→ **Task input**:

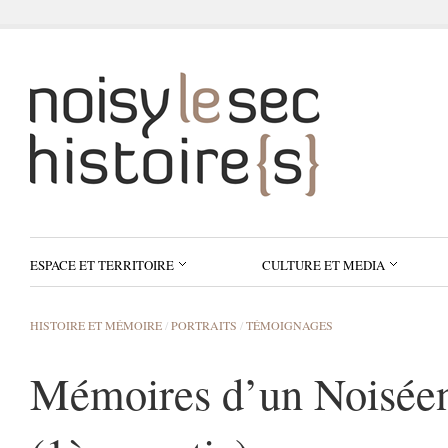
ESPACE ET TERRITOIRE
CULTURE ET MEDIA
HISTOIRE ET MÉMOIRE
/
PORTRAITS
/
TÉMOIGNAGES
Mémoires d’un Noiséen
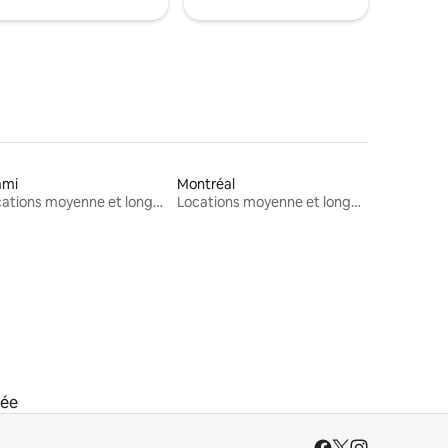
ami
Montréal
Locations moyenne et longue durée
Locations moyenne et longue durée
rée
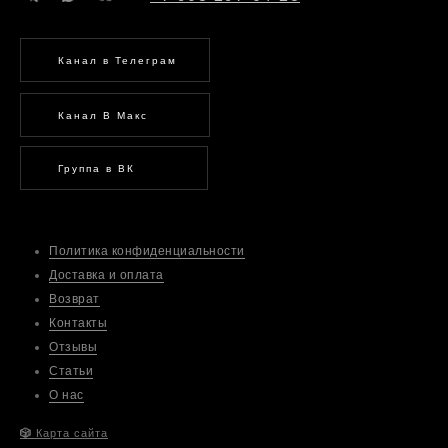
Канал в Телеграм
Канал В Макс
Группа в ВК
Политика конфиденциальности
Доставка и оплата
Возврат
Контакты
Отзывы
Статьи
О нас
🎲
Карта сайта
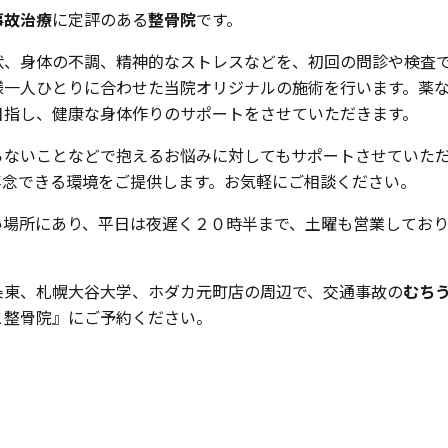
事故治療
に定評のある
整骨院
です。
状、身体の不調、精神的なストレスなどを、初回の問診や検査
様一人ひとりに合わせた当院オリジナルの施術を行います。薬
目指し、健康な身体作りのサポートをさせていただきます。
らないことなどで抱えるお悩みに対してもサポートさせていた
専念できる環境をご提供します。お気軽にご相談ください。
い場所にあり、平日は夜遅く２０時半まで、土曜も営業してお
。
条東、札幌大谷大学、ホダカ元町店の周辺で、交通事故の
むち
こ整骨院』にご予約ください。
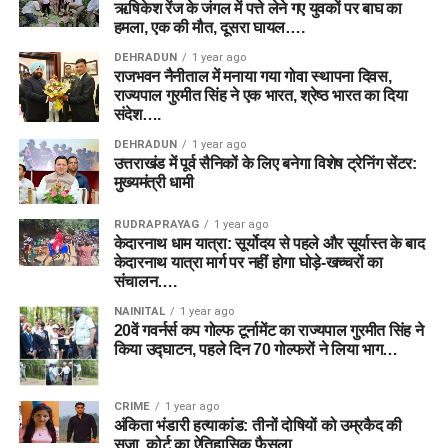
ऋषिकेश रेंज के जंगल में पत्ते लेने गए युवकों पर बाघ का
हमला, एक की मौत, दूसरा घायल….
DEHRADUN
1 year ago
राजभवन नैनीताल में मनाया गया गोवा स्थापना दिवस,
राज्यपाल गुरमीत सिंह ने एक भारत, श्रेष्ठ भारत का दिया
संदेश….
DEHRADUN
1 year ago
उत्तराखंड में पूर्व सैनिकों के लिए बनेगा विशेष ट्रेनिंग सेंटर:
मुख्यमंत्री धामी
RUDRAPRAYAG
1 year ago
केदारनाथ धाम यात्रा: सूर्योदय से पहले और सूर्यास्त के बाद
केदारनाथ यात्रा मार्ग पर नहीं होगा घोड़े-खच्चरों का
संचालन….
NAINITAL
1 year ago
20वें गवर्नर्स कप गोल्फ टूर्नामेंट का राज्यपाल गुरमीत सिंह ने
किया उद्घाटन, पहले दिन 70 गोल्फरों ने लिया भाग…
CRIME
1 year ago
अंकिता भंडारी हत्याकांड: तीनों दोषियों को उम्रकैद की
सजा, कोर्ट का ऐतिहासिक फैसला…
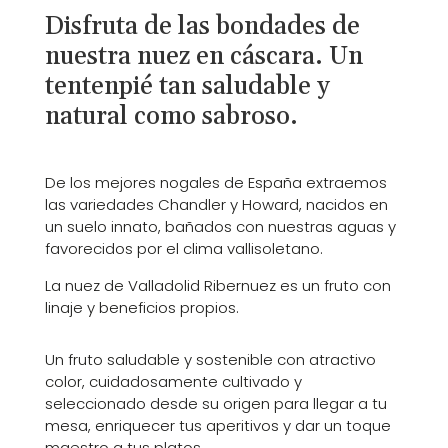
Disfruta de las bondades de
nuestra nuez en cáscara.
Un
tentenpié tan saludable y
natural como sabroso.
De los mejores nogales de España extraemos
las variedades Chandler y Howard, nacidos en
un suelo innato, bañados con nuestras aguas y
favorecidos por el clima vallisoletano.
La nuez de Valladolid Ribernuez es un fruto con
linaje y beneficios propios.
Un fruto saludable y sostenible con atractivo
color, cuidadosamente cultivado y
seleccionado desde su origen para llegar a tu
mesa, enriquecer tus aperitivos y dar un toque
maestro a tus platos.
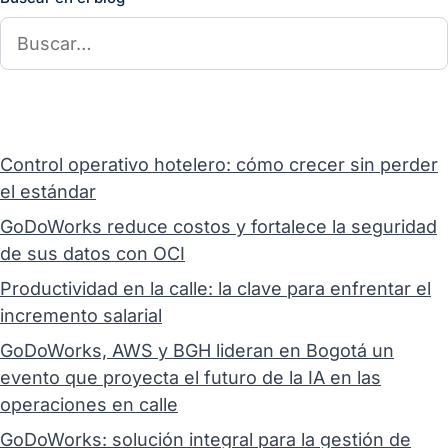
Control operativo hotelero: cómo crecer sin perder
el estándar
GoDoWorks reduce costos y fortalece la seguridad
de sus datos con OCI
Productividad en la calle: la clave para enfrentar el
incremento salarial
GoDoWorks, AWS y BGH lideran en Bogotá un
evento que proyecta el futuro de la IA en las
operaciones en calle
GoDoWorks: solución integral para la gestión de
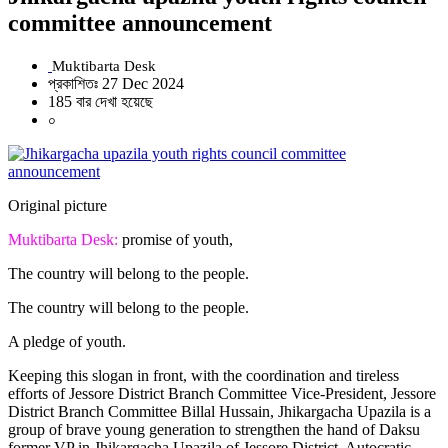
committee announcement
Muktibarta Desk
প্রকাশিতঃ 27 Dec 2024
185 বার দেখা হয়েছে
০
Original picture
Muktibarta Desk:
promise of youth,
The country will belong to the people.
The country will belong to the people.
A pledge of youth.
Keeping this slogan in front, with the coordination and tireless
efforts of Jessore District Branch Committee Vice-President, Jessore
District Branch Committee Billal Hussain, Jhikargacha Upazila is a
group of brave young generation to strengthen the hand of Daksu
former VP in Jhikargacha Upazila of Jessore District. Autocratic,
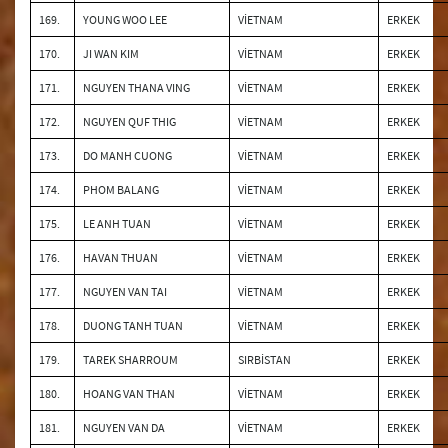
169.
YOUNG WOO LEE
VİETNAM
ERKEK
170.
JI WAN KIM
VİETNAM
ERKEK
171.
NGUYEN THANA VING
VİETNAM
ERKEK
172.
NGUYEN QUF THIG
VİETNAM
ERKEK
173.
DO MANH CUONG
VİETNAM
ERKEK
174.
PHOM BALANG
VİETNAM
ERKEK
175.
LE ANH TUAN
VİETNAM
ERKEK
176.
HAVAN THUAN
VİETNAM
ERKEK
177.
NGUYEN VAN TAI
VİETNAM
ERKEK
178.
DUONG TANH TUAN
VİETNAM
ERKEK
179.
TAREK SHARROUM
SIRBİSTAN
ERKEK
180.
HOANG VAN THAN
VİETNAM
ERKEK
181.
NGUYEN VAN DA
VİETNAM
ERKEK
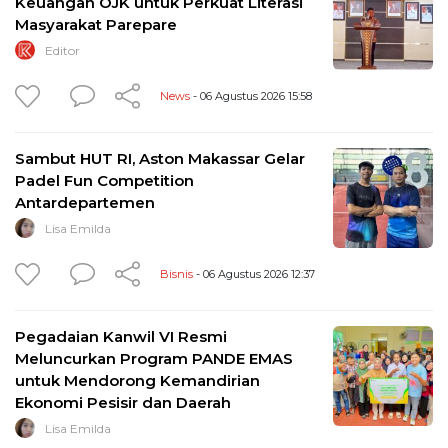
Keuangan OJK untuk Perkuat Literasi
Masyarakat Parepare
Editor
News
- 06 Agustus 2026 15:58
Sambut HUT RI, Aston Makassar Gelar
Padel Fun Competition
Antardepartemen
Lisa Emilda
Bisnis
- 06 Agustus 2026 12:37
Pegadaian Kanwil VI Resmi
Meluncurkan Program PANDE EMAS
untuk Mendorong Kemandirian
Ekonomi Pesisir dan Daerah
Lisa Emilda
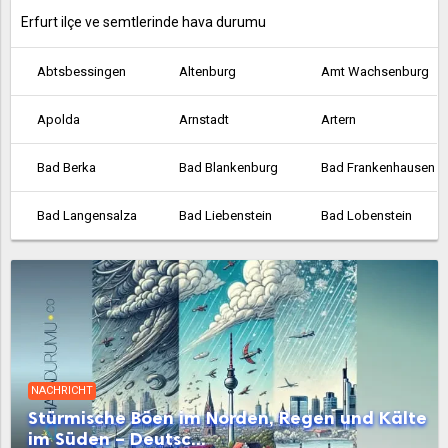
Erfurt ilçe ve semtlerinde hava durumu
Abtsbessingen
Altenburg
Amt Wachsenburg
Apolda
Arnstadt
Artern
Bad Berka
Bad Blankenburg
Bad Frankenhausen
Bad Langensalza
Bad Liebenstein
Bad Lobenstein
Bad Salzungen
Berliner Platz
Bindersleben
Bischleben
Blankenhain
Bleicherode
Brotterode-Trusetal
Dornburg-Camburg
Drei Gleichen
NACHRICHT
Eisenach
Eisenberg
Eisfeld
Stürmische Böen im Norden, Regen und Kälte
im Süden – Deutsc...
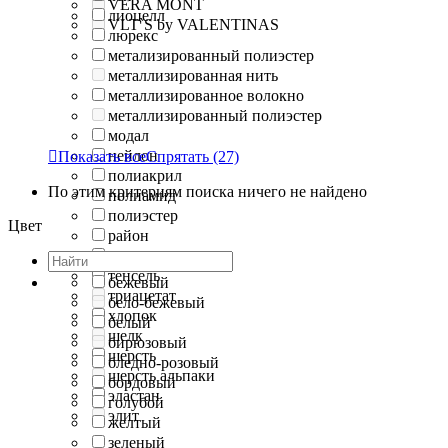
VERA MONT
лиоцелл
VLT`S by VALENTINAS
люрекс
метализированный полиэстер
металлизированная нить
металлизированное волокно
металлизированный полиэстер
модал
нейлон

Показать все
Спрятать
(27)
полиакрил
По этим критериям поиска ничего не найдено
полиамид
полиэстер
Цвет
район
рами
тенсель
бежевый
триацетат
бело-бежевый
хлопок
белый
шелк
бирюзовый
шерсть
бледно-розовый
шерсть альпаки
бордовый
эластан
голубой
элит
желтый
зеленый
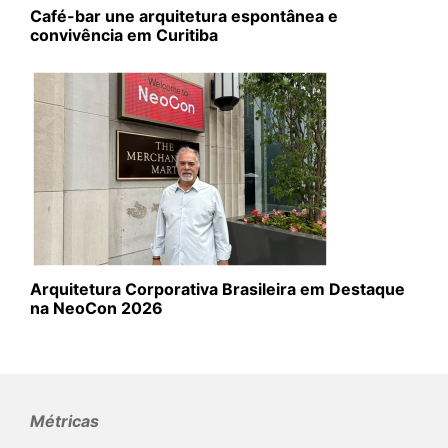
Café-bar une arquitetura espontânea e
convivência em Curitiba
Arquitetura Corporativa Brasileira em Destaque
na NeoCon 2026
Métricas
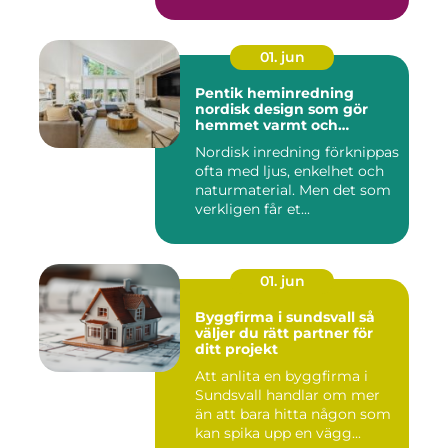
01. jun
Pentik heminredning
nordisk design som gör
hemmet varmt och
personligt
Nordisk inredning förknippas
ofta med ljus, enkelhet och
naturmaterial. Men det som
verkligen får et...
01. jun
Byggfirma i sundsvall så
väljer du rätt partner för
ditt projekt
Att anlita en byggfirma i
Sundsvall handlar om mer
än att bara hitta någon som
kan spika upp en vägg...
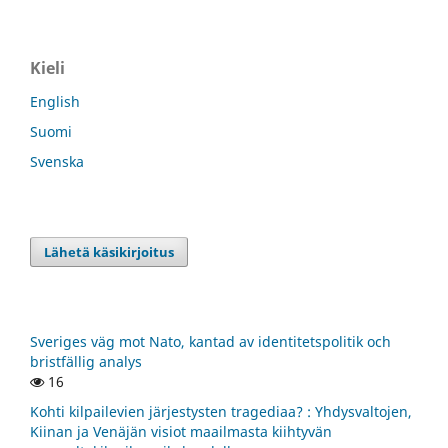
Kieli
English
Suomi
Svenska
Lähetä käsikirjoitus
Sveriges väg mot Nato, kantad av identitetspolitik och
bristfällig analys
16
Kohti kilpailevien järjestysten tragediaa? : Yhdysvaltojen,
Kiinan ja Venäjän visiot maailmasta kiihtyvän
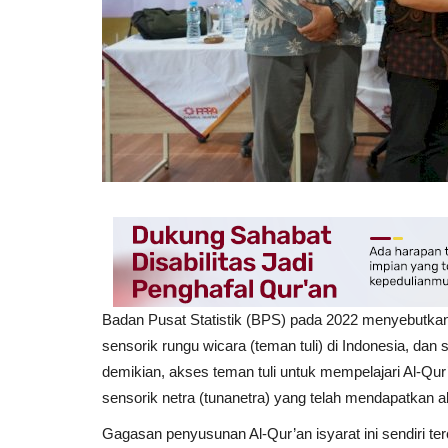
Badan Pusat Statistik (BPS) pada 2022 menyebutkan, k
sensorik rungu wicara (teman tuli) di Indonesia, dan 
demikian, akses teman tuli untuk mempelajari Al-Qur
sensorik netra (tunanetra) yang telah mendapatkan a
Gagasan penyusunan Al-Qur’an isyarat ini sendiri t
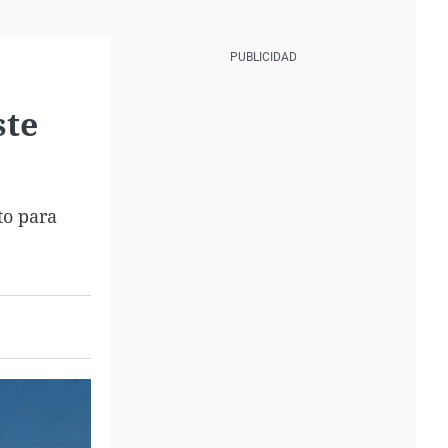
ste
to para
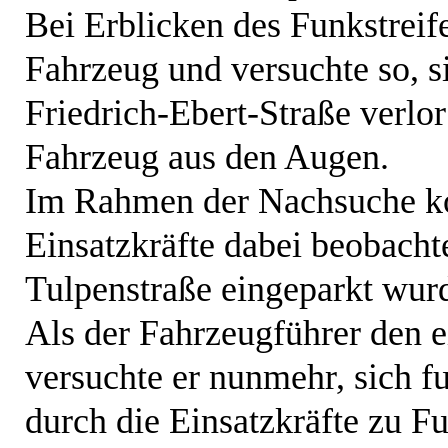
Bei Erblicken des Funkstreif
Fahrzeug und versuchte so, si
Friedrich-Ebert-Straße verlo
Fahrzeug aus den Augen.
Im Rahmen der Nachsuche ko
Einsatzkräfte dabei beobacht
Tulpenstraße eingeparkt wur
Als der Fahrzeugführer den e
versuchte er nunmehr, sich f
durch die Einsatzkräfte zu F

→ **Prompt**: Filter the lines above, keeping and copying those that contain "GoDoWorks".

→ **Reply to the exercise**:
GoDoWorks reduce costos y fortalece la seguridad
GoDoWorks, AWS y BGH lideran en Bogotá un
GoDoWorks: solución integral para la gestión de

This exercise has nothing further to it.